I appreciated the way a few evocative details painted diverse characters and places. The mood is often bleak, though there are a few brighter people and less decrepit lands. The investigation starts off very slow, but it ramps up and the story it uncovers gets big by the end of the book. The story needs a lexicon, it has lots of Yiddish, some of it part of the world-building. This comes up gradually, just like the divergences, the investigation, and the rest of Sitka.
Some of the details that make this book worthwhile: the eruv that circles the ultra-orthodox community that makes an enclave within the enclave, and the mayven who operates it. An eruv is a strange Jewish concept that works around some of the restrictions on what is permitted during Shabbath. Using poles and bits of strings, one builds walls and doors that outline an extended “home”, which as a home gives you permission to lift things and do some forms of physical activity without running afoul of the prohibition against work. Not fictional; there is one around Jerusalem for example. The chess club, and its mutation when a local champion put Sitka on the map, and the hotel redecorated it. It was both a nice gesture and a change from a ballroom into something drab with alternating black and white tiles on the floor. An aged chess player’s “I liked it better before” suicide note made nice black humour. Some of the Yiddish policemen; the mixed indian/jewish outcast who makes his bear totem animal proud. There are a lot more that I wouldn’t do justice to. All in all, this was an enjoyable foray into some more mainstream literature, with some emphasis on style without being boring or nihilistic.

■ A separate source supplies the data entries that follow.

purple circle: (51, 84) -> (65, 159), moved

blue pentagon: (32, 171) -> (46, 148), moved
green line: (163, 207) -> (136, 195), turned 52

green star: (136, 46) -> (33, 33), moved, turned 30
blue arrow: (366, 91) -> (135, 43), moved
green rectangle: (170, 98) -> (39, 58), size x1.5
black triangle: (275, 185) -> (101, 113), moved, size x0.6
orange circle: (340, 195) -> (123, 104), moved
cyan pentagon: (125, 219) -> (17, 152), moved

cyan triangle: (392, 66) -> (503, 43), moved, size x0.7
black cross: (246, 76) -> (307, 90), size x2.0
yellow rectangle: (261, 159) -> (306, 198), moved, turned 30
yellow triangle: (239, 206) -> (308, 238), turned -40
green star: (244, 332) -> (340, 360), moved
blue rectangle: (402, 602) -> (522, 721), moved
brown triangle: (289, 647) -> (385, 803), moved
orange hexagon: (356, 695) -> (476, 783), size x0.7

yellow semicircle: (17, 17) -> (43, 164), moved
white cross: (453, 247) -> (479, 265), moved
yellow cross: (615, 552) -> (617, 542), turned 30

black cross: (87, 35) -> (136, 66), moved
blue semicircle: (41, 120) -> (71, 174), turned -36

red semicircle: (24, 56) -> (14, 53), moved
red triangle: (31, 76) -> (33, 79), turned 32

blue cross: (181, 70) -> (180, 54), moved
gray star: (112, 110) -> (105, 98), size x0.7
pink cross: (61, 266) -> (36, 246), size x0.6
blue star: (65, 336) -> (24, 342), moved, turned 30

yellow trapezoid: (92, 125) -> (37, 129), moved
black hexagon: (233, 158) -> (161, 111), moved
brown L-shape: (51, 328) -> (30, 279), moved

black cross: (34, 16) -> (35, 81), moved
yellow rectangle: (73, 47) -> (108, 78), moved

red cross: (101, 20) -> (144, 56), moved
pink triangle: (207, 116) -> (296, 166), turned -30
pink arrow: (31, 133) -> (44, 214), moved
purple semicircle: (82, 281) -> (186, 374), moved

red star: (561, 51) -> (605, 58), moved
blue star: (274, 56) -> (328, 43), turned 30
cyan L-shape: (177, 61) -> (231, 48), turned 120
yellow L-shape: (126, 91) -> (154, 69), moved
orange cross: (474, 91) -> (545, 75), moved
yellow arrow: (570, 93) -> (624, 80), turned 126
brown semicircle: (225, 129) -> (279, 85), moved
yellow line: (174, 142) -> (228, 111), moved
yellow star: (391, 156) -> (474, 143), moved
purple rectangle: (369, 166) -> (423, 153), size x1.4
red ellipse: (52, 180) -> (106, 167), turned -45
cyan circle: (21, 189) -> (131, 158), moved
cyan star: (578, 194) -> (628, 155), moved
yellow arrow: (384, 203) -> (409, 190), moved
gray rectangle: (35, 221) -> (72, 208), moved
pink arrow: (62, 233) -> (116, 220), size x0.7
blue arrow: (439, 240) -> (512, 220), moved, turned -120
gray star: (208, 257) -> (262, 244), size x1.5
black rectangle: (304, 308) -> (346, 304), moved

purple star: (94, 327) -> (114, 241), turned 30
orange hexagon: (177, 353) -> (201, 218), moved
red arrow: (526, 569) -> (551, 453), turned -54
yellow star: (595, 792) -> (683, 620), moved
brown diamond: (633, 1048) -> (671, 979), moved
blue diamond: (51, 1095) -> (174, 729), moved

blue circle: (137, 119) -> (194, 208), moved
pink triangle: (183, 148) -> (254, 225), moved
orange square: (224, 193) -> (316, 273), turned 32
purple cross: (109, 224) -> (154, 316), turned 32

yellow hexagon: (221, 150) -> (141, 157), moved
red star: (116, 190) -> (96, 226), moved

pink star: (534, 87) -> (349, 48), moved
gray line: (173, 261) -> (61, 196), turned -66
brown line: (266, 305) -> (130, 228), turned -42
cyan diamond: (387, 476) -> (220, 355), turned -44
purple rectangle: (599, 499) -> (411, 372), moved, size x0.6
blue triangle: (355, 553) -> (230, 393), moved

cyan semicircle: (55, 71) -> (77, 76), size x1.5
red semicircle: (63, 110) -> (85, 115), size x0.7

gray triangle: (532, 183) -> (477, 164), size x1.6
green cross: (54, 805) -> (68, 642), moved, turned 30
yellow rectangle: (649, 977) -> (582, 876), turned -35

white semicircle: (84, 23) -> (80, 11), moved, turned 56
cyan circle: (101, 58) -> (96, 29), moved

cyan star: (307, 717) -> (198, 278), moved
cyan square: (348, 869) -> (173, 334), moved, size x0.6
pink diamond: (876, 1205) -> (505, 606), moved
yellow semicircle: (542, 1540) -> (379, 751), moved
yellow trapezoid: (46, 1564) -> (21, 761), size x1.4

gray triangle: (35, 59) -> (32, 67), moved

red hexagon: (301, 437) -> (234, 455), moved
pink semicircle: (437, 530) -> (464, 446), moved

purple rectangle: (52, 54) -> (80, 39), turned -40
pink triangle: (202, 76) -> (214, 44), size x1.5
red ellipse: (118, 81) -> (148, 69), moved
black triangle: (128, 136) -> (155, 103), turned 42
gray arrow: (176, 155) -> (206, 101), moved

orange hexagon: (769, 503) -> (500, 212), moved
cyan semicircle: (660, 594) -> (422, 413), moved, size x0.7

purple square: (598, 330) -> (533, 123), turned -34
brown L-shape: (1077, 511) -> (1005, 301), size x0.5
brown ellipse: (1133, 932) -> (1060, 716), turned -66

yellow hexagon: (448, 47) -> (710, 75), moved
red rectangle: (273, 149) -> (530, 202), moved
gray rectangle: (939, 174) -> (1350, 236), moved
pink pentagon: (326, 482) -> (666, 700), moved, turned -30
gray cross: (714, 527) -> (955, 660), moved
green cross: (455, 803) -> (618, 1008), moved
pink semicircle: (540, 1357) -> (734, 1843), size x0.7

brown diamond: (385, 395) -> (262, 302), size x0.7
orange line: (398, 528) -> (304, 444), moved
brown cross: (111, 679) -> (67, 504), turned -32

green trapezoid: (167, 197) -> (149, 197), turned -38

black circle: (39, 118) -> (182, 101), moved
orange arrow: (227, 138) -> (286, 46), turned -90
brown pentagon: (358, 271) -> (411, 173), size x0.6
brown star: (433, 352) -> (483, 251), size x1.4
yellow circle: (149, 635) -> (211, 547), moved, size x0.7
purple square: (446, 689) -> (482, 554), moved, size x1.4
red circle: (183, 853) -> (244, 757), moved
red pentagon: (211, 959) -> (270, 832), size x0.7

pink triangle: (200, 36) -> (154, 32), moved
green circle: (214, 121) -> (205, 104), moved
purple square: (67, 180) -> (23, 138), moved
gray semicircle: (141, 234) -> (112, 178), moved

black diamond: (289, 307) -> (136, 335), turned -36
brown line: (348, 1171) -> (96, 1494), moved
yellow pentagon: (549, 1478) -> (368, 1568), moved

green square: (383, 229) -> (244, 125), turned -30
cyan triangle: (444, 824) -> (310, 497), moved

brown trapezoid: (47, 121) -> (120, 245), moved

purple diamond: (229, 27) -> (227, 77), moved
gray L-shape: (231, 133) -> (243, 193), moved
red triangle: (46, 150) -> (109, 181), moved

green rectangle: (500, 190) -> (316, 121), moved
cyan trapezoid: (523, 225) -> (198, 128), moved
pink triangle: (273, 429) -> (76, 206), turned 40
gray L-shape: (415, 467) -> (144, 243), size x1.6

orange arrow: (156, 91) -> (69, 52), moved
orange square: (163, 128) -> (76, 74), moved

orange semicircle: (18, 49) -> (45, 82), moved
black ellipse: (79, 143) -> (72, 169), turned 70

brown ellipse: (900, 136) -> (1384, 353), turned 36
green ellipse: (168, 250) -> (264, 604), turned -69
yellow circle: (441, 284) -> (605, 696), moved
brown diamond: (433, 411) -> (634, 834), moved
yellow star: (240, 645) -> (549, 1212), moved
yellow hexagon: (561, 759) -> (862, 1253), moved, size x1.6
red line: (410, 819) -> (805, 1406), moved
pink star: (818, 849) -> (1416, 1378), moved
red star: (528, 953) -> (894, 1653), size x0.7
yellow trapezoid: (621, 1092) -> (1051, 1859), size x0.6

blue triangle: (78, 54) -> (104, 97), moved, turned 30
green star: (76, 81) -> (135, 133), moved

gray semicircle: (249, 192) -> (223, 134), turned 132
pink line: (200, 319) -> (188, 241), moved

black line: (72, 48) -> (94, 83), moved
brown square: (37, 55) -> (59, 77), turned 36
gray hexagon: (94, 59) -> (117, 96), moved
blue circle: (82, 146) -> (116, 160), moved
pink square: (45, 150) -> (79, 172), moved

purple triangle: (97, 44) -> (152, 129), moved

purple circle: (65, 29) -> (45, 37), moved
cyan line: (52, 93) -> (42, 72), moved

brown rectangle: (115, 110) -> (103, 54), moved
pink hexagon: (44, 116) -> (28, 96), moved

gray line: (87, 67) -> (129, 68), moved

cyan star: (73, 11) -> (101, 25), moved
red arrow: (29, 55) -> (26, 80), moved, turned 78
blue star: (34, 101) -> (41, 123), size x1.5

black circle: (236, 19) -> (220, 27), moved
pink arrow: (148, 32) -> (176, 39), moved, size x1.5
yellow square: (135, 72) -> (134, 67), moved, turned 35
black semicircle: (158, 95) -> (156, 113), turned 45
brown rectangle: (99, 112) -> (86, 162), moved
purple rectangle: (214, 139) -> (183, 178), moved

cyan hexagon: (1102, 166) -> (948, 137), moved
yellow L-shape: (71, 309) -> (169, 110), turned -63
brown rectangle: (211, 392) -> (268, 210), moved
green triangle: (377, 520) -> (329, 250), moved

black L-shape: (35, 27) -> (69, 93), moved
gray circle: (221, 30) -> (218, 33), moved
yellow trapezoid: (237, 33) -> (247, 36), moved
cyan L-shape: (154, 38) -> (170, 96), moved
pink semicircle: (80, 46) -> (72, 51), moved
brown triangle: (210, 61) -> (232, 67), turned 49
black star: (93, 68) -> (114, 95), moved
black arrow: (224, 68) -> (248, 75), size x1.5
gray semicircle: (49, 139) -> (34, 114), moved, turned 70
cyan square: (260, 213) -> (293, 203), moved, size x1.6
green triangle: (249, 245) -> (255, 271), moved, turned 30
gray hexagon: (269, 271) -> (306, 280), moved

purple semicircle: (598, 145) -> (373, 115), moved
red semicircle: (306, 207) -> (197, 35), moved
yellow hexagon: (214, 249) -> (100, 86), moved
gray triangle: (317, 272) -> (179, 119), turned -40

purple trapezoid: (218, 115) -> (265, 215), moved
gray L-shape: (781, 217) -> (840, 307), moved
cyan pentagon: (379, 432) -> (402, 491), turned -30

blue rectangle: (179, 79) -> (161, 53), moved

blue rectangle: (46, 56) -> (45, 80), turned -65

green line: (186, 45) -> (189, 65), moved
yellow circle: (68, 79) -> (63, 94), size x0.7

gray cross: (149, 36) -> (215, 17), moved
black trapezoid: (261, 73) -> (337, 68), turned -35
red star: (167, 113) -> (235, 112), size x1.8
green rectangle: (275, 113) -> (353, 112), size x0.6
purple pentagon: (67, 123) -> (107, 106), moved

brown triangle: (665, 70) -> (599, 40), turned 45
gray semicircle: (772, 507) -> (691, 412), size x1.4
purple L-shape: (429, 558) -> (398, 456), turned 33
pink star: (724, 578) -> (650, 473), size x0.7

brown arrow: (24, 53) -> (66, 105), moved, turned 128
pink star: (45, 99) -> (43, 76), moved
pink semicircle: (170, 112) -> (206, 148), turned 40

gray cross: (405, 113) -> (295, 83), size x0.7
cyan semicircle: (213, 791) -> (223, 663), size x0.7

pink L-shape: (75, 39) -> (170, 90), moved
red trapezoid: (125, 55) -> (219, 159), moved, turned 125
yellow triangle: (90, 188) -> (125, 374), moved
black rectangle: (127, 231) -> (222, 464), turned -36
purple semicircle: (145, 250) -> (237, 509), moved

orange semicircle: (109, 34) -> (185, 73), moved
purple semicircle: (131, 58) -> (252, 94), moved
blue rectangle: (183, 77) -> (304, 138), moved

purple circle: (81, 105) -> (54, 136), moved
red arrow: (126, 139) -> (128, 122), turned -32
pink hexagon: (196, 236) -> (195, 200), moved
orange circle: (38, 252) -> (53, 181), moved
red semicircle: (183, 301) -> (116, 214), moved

The other inspiration for this plane dream is that I was accompanying a good friend from the airport, on her trip back from Israel. I had the date off, and was running around late at night without much purpose. This has been rectified, and now she is back with great stories.
Being a white Christian, she is able to visit both Israel and Palestine. Israel citizens don’t really get to see the other side; visits have been prohibited a few years back on the grounds of being dangerous. I’d like to write more on this - later, as I’m getting sleepy.